— DATASET RECORDS —

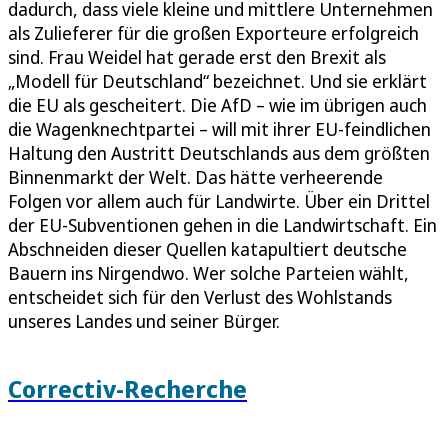
dadurch, dass viele kleine und mittlere Unternehmen
als Zulieferer für die großen Exporteure erfolgreich
sind. Frau Weidel hat gerade erst den Brexit als
„Modell für Deutschland“ bezeichnet. Und sie erklärt
die EU als gescheitert. Die AfD – wie im übrigen auch
die Wagenknechtpartei – will mit ihrer EU-feindlichen
Haltung den Austritt Deutschlands aus dem größten
Binnenmarkt der Welt. Das hätte verheerende
Folgen vor allem auch für Landwirte. Über ein Drittel
der EU-Subventionen gehen in die Landwirtschaft. Ein
Abschneiden dieser Quellen katapultiert deutsche
Bauern ins Nirgendwo. Wer solche Parteien wählt,
entscheidet sich für den Verlust des Wohlstands
unseres Landes und seiner Bürger.
Correctiv-Recherche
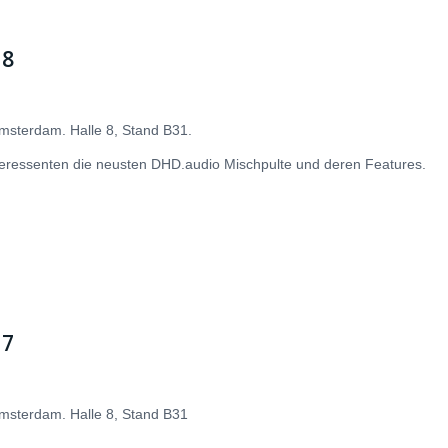
18
Amsterdam. Halle 8, Stand B31.
eressenten die neusten DHD.audio Mischpulte und deren Features.
17
Amsterdam. Halle 8, Stand B31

— WHAT YOU SHOULD DO —
Beginning at the line above with "die EU als gescheitert." and finishing at the line with "unseres Landes und seiner Bürger.", return each line exactly and return nothing else.

— YOUR RESPONSE —
die EU als gescheitert. Die AfD – wie im übrigen auch
die Wagenknechtpartei – will mit ihrer EU-feindlichen
Haltung den Austritt Deutschlands aus dem größten
Binnenmarkt der Welt. Das hätte verheerende
Folgen vor allem auch für Landwirte. Über ein Drittel
der EU-Subventionen gehen in die Landwirtschaft. Ein
Abschneiden dieser Quellen katapultiert deutsche
Bauern ins Nirgendwo. Wer solche Parteien wählt,
entscheidet sich für den Verlust des Wohlstands
unseres Landes und seiner Bürger.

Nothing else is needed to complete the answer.